C’est un devoir vis-à-vis des usagers, des contribuables et des agents publics. La mesure de la performance et la définition des objectifs de politique publique passe par un travail de définition des indicateurs pour répondre à la question essentielle de l’objectif que nous assignons à l’action publique.

Le Premier ministre est chargé de dessiner un cadre d’indicateurs et de performance pour toutes les administrations. 

« Il ne s’agit pas de culture de la performance, mais de la culture du service. »

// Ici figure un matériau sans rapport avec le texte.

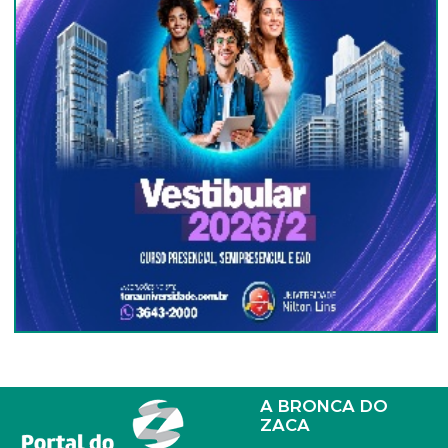
A BRONCA DO
ZACA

Réforme de la haute fonction publique

La haute fonction publique constitue également un des enjeux de la transformation publique. Il convient d’en faire un secteur d’attractivité pour les talents, un lieu d’excellence avec un cadre déontologique clarifiant notamment les passages du secteur public au secteur privé, et de donner des responsabilités autant que des moyens à ceux qui conduisent l’action publique.

En ce sens, la sortie de l’ENA pourra être modifiée pour tenir compte des priorités gouvernementales.



Une semaine après ce discours, le jeudi 1er février 2018, s’est tenu le premier Comité Interministériel de la Transformation Publique (CITP). Consulter le dossier de presse.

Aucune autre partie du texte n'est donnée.